The Medaram Jatara and temple festivals

Among Telangana’s most remarkable religious gatherings is the Sammakka Saralamma Jatara, held at Medaram, a forest village near Warangal, usually every two years around February. Devotees and scholars alike describe it as one of the largest religious gatherings anywhere in the world, with millions of pilgrims, many of them from the Koya and other tribal communities, converging on the site over four days to honour the tribal goddesses Sammakka and Saralamma. A distinctive tradition sees devotees offering bangaram, jaggery weighed to match the devotee’s own body weight, as a mark of gratitude and devotion. The scale of the gathering, set against a forest clearing rather than a conventional temple town, makes it a profoundly moving spectacle and a logistical undertaking for the state authorities who manage crowd flow and infrastructure for the event.

Beyond Medaram, Telangana’s temples hold their own annual brahmotsavams, multi-day festivals of processions, rituals and celebration, with those at Yadadri, Vemulawada and Bhadrachalam among the better known. Elsewhere, the Komuravelli Mallanna Jatara draws large numbers of devotees to its hilltop temple, and countless smaller village jataras take place through the year, each rooted in local deities and local memory, offering a quieter but no less genuine window into Telangana’s religious life.

Planning your visit

If you can only time a trip around one festival, Bathukamma in September or October is the signature choice, offering the flower stacks, the women’s songs and the evening immersions, with the lakes and Tank Bund area in Hyderabad among the best places to witness the closing ceremonies. For Bonalu, aim for July or August and head to the old city, Golconda or Secunderabad to see the pot processions and temple gatherings at their most elaborate. Ramzan nights around the Charminar are worth experiencing for the food culture alone, particularly the haleem stalls and the late-night shopping atmosphere, though the exact dates shift each year according to the moon sighting. The Medaram Jatara, held only every two years, requires more careful planning given the sheer scale of the crowds; if your visit coincides with a Jatara year, allow extra time and expect very large gatherings.

Whichever festival you attend, a little respect goes a long way: dress modestly at religious sites, ask before photographing devotees closely, and remember that for millions of people these are not performances but living acts of faith.

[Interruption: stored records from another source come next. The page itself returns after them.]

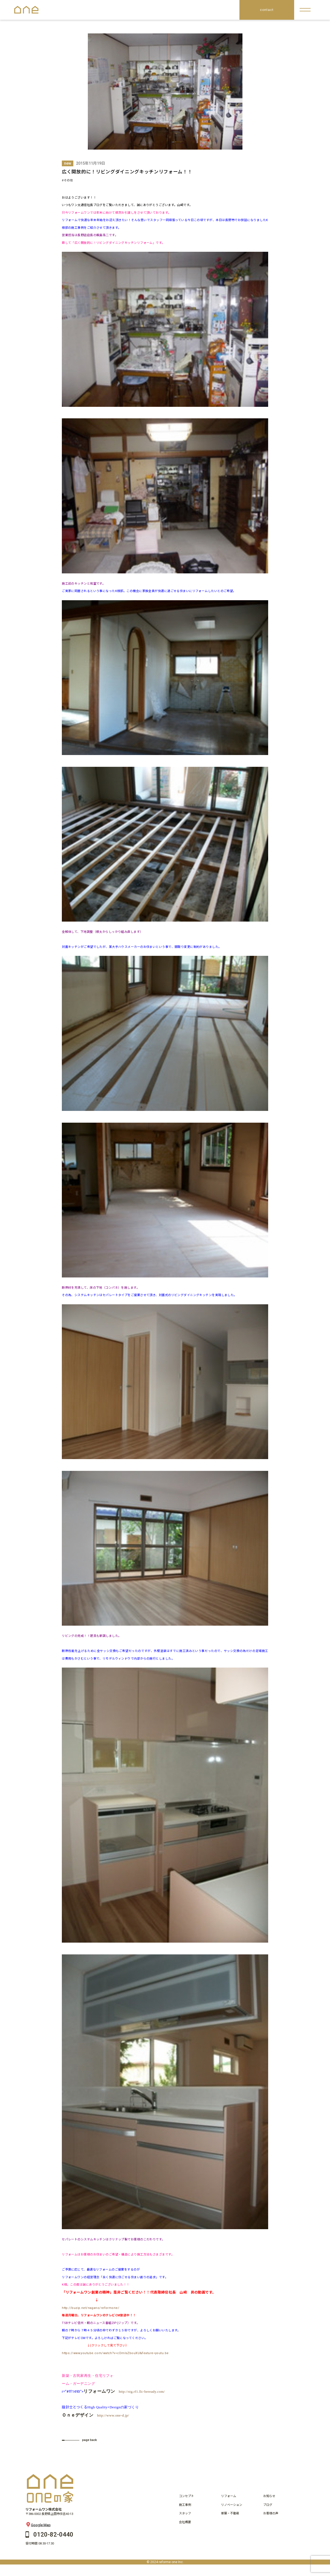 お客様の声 (270, 2513)
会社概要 (185, 2522)
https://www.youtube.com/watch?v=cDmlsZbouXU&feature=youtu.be (115, 2353)
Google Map (38, 2525)
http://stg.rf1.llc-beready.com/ (142, 2391)
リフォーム (228, 2496)
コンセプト (186, 2496)
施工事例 (185, 2505)
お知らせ (269, 2496)
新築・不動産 (230, 2513)
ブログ (267, 2505)
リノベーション (231, 2505)
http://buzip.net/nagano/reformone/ (90, 2308)
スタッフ (185, 2513)
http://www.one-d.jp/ (113, 2415) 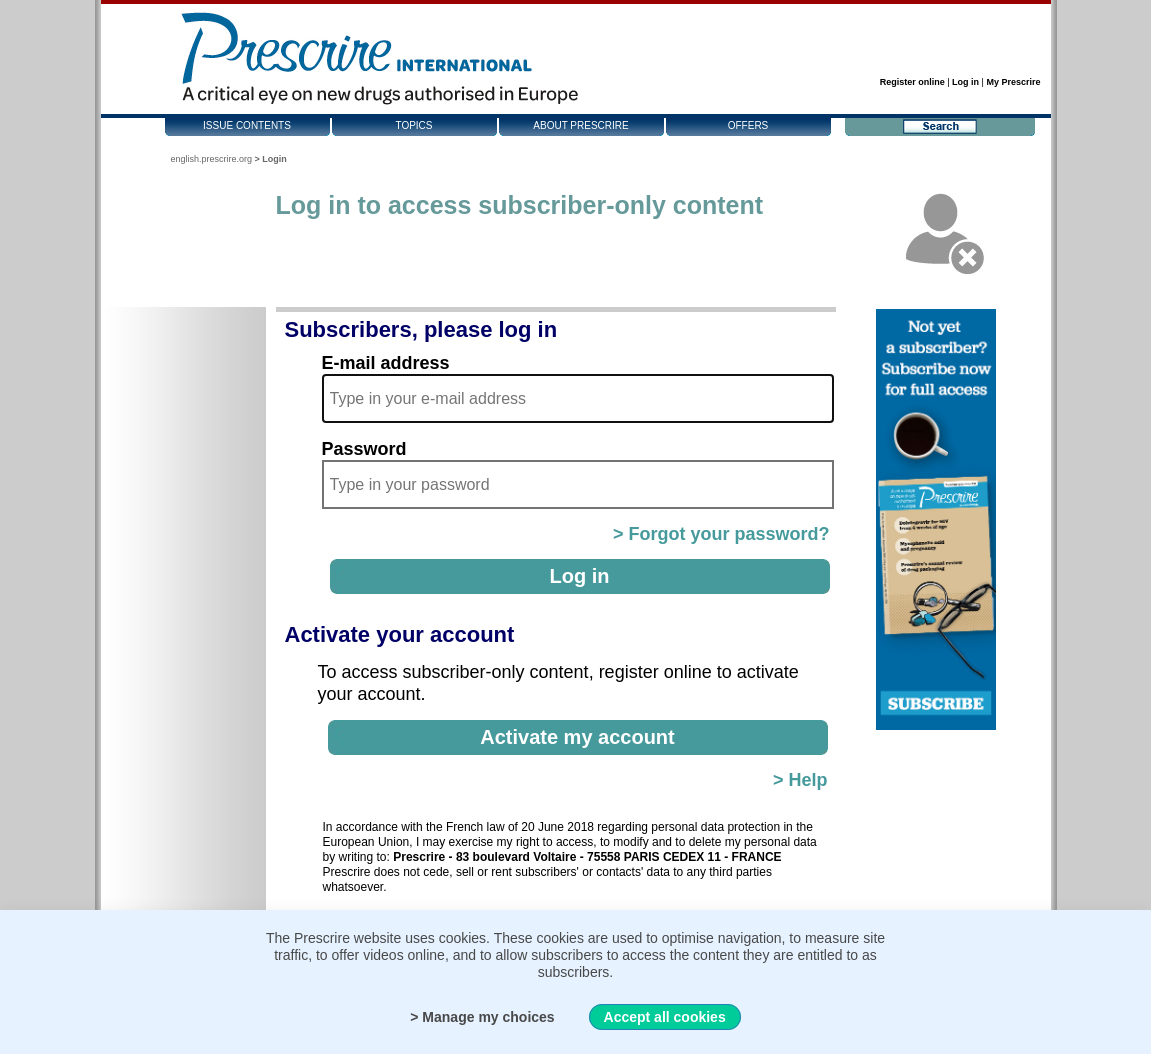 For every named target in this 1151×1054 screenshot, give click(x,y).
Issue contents (247, 125)
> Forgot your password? (721, 534)
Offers (748, 125)
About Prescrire (580, 125)
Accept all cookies (665, 1017)
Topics (413, 125)
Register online (912, 82)
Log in (965, 82)
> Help (800, 780)
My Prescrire (1013, 82)
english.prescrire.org (212, 159)
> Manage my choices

Because dates move with the lunar calendar each year, always confirm locally, through the state tourism department, local news or your accommodation, before finalising travel plans around a specific festival.

The living heart of a young state

Telangana’s festivals are the proud, beating heart of its identity: the tiered flower stacks and women’s songs of Bathukamma glowing on the water at dusk, the pot-bearing processions and trance rituals of Bonalu, the haleem-scented Ramzan nights around the Charminar, and millions of tribal pilgrims gathering in a forest clearing at Medaram. To visit during one of them is to see a young state celebrate an ancient soul, and to come away with a far deeper understanding of what makes this corner of South India so distinctive.